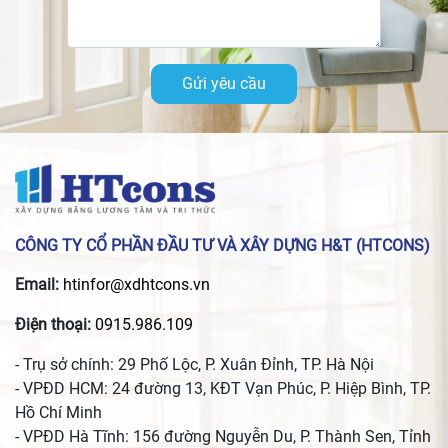
Gửi yêu cầu
CÔNG TY CỔ PHẦN ĐẦU TƯ VÀ XÂY DỰNG H&T (HTCONS)
Email:
htinfor@xdhtcons.vn
Điện thoại:
0915.986.109
- Trụ sở chính: 29 Phố Lộc, P. Xuân Đỉnh, TP. Hà Nội
- VPĐD HCM: 24 đường 13, KĐT Vạn Phúc, P. Hiệp Bình, TP.
Hồ Chí Minh
- VPĐD Hà Tĩnh: 156 đường Nguyễn Du, P. Thành Sen, Tỉnh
.....
State how many lines in the listing above contain "đường". Offer nothing besides that number.

2